Your objective. Take the lines below beginning at the line that has "The image size is (618, 2282)." and stopping after the line that has "What do you see at coordinates (282, 1833)", and print them exactly as they are, with no other lines.

Start of Provided information

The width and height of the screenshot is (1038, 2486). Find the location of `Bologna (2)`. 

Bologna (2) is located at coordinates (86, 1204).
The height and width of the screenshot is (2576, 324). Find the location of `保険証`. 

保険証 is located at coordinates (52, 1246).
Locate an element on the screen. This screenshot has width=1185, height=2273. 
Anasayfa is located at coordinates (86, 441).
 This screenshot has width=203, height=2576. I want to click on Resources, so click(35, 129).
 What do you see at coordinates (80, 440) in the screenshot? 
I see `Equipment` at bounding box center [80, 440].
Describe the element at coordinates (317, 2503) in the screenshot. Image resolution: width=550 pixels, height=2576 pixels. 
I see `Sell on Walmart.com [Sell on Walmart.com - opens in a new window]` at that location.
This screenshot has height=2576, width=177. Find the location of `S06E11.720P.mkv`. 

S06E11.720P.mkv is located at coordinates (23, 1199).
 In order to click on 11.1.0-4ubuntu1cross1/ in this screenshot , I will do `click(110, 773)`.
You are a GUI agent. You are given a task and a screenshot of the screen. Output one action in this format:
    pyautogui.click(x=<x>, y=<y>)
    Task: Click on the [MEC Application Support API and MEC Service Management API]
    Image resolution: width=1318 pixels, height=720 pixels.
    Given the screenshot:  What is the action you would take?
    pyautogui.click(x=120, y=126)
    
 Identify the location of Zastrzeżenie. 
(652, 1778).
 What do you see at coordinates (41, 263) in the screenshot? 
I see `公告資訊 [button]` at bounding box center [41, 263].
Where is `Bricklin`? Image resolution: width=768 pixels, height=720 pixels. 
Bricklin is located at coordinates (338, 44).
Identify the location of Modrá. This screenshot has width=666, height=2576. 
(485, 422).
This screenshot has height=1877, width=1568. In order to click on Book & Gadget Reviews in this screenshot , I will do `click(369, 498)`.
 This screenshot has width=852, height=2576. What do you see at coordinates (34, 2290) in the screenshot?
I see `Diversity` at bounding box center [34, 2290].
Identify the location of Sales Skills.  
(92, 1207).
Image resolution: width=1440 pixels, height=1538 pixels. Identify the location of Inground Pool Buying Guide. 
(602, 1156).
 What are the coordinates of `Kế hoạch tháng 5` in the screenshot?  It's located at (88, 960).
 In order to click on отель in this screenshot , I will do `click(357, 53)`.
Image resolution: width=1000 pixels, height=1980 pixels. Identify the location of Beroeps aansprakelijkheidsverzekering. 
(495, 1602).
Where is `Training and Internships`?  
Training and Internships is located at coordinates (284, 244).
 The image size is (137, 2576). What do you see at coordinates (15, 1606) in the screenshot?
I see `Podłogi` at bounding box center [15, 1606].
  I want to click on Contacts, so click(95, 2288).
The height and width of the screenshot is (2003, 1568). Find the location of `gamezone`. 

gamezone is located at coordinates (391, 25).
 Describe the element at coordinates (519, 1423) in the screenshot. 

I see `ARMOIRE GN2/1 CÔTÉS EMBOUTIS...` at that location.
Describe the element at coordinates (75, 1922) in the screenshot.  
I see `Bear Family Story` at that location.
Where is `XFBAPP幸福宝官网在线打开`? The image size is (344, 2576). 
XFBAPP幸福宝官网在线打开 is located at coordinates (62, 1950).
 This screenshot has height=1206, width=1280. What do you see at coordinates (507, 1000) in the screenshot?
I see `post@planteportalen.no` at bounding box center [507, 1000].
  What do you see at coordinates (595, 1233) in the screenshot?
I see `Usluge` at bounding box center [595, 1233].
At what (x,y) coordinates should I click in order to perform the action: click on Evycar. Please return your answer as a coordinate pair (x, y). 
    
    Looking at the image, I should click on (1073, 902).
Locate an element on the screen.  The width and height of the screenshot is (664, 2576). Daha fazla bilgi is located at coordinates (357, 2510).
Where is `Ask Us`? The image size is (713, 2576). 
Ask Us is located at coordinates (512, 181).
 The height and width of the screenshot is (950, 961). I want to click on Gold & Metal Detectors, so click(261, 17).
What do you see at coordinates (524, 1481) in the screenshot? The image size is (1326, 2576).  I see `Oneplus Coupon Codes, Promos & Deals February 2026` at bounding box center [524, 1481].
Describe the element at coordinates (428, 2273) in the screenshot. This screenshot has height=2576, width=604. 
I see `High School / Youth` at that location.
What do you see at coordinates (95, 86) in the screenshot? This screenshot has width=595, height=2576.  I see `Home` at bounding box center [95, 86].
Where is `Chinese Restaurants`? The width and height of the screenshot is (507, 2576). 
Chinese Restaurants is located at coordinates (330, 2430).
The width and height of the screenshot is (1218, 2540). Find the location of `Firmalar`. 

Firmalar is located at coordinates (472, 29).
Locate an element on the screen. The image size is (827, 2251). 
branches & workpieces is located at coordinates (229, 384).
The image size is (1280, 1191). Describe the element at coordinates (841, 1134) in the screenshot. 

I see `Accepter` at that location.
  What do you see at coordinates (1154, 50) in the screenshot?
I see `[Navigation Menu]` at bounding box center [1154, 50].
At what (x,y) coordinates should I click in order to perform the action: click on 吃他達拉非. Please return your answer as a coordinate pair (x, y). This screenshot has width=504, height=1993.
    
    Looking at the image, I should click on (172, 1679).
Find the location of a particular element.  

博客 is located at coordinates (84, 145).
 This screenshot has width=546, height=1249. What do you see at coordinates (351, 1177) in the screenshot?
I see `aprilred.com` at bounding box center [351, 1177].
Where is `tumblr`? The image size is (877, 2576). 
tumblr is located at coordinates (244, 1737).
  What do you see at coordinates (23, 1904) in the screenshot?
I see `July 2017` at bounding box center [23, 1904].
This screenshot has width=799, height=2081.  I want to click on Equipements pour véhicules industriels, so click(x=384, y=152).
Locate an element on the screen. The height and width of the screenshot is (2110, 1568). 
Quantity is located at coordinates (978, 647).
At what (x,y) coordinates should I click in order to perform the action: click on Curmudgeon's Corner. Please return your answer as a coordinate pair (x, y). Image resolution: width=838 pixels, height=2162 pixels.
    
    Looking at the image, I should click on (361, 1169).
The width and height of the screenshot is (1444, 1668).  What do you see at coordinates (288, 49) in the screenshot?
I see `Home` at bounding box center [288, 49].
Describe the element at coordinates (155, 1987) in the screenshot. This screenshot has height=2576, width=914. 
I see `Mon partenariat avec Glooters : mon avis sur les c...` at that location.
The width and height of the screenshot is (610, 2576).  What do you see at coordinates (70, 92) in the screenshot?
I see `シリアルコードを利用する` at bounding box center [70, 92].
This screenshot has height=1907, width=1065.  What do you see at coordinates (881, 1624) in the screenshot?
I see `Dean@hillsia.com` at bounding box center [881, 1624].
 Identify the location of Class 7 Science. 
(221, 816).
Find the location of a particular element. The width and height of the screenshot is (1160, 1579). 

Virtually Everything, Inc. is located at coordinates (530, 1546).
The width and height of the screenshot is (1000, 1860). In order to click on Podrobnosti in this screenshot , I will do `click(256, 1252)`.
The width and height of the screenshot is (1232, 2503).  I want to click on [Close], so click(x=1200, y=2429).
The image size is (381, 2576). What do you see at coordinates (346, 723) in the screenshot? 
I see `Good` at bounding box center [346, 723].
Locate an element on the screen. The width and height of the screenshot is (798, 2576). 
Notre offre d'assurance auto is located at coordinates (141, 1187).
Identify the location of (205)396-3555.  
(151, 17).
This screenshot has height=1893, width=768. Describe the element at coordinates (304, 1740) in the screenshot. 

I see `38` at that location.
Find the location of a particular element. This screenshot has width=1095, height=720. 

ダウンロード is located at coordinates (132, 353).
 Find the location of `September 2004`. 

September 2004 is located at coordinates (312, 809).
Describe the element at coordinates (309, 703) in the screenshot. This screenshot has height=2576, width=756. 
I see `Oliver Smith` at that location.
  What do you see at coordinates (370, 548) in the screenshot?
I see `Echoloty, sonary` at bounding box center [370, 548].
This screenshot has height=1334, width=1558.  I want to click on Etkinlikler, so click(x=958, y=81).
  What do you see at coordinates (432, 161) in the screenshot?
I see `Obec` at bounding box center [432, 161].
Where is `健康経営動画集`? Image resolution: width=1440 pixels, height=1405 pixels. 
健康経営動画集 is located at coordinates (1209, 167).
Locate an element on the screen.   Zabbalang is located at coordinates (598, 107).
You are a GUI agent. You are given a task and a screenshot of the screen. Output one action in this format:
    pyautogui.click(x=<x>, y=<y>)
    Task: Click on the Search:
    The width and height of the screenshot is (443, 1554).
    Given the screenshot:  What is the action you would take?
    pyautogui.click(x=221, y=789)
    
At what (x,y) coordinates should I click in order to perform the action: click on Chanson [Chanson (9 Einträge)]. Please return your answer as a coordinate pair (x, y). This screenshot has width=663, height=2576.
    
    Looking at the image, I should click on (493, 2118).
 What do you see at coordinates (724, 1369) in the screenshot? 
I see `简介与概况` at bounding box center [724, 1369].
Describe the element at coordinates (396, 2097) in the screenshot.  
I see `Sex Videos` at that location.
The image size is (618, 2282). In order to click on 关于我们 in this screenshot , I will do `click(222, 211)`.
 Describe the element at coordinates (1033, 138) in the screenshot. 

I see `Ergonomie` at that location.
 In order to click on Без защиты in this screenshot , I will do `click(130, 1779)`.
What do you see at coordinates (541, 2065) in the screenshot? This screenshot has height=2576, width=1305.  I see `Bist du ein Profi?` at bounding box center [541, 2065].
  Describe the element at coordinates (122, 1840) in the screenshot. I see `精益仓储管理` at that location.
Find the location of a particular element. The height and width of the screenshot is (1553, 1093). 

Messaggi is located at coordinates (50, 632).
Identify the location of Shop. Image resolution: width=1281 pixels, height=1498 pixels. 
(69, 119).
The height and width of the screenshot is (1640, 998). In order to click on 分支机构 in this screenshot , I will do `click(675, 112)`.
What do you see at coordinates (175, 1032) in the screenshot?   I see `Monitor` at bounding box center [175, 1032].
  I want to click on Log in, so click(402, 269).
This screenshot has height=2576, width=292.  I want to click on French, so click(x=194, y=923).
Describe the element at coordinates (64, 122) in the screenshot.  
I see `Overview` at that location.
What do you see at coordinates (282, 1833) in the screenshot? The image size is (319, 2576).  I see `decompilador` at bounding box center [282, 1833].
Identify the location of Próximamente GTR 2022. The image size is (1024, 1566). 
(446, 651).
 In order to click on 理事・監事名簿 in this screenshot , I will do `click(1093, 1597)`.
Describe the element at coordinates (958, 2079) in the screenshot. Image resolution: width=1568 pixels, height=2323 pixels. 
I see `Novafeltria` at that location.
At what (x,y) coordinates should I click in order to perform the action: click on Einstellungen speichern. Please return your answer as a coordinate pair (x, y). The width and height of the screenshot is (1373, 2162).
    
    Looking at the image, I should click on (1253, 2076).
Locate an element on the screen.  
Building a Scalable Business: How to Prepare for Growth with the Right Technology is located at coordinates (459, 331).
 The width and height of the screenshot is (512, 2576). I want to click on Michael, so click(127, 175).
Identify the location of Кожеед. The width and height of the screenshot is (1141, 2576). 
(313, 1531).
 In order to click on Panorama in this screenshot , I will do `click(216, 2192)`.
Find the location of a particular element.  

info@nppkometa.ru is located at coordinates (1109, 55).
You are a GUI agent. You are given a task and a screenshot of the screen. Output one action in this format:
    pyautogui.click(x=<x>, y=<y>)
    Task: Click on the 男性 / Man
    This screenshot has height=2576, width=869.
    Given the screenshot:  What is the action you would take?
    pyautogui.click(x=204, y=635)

End of Provided information

Exercise response.
The image size is (618, 2282). In order to click on 关于我们 in this screenshot , I will do `click(222, 211)`.
 Describe the element at coordinates (1033, 138) in the screenshot. 

I see `Ergonomie` at that location.
 In order to click on Без защиты in this screenshot , I will do `click(130, 1779)`.
What do you see at coordinates (541, 2065) in the screenshot? This screenshot has height=2576, width=1305.  I see `Bist du ein Profi?` at bounding box center [541, 2065].
  Describe the element at coordinates (122, 1840) in the screenshot. I see `精益仓储管理` at that location.
Find the location of a particular element. The height and width of the screenshot is (1553, 1093). 

Messaggi is located at coordinates (50, 632).
Identify the location of Shop. Image resolution: width=1281 pixels, height=1498 pixels. 
(69, 119).
The height and width of the screenshot is (1640, 998). In order to click on 分支机构 in this screenshot , I will do `click(675, 112)`.
What do you see at coordinates (175, 1032) in the screenshot?   I see `Monitor` at bounding box center [175, 1032].
  I want to click on Log in, so click(402, 269).
This screenshot has height=2576, width=292.  I want to click on French, so click(x=194, y=923).
Describe the element at coordinates (64, 122) in the screenshot.  
I see `Overview` at that location.
What do you see at coordinates (282, 1833) in the screenshot? The image size is (319, 2576).  I see `decompilador` at bounding box center [282, 1833].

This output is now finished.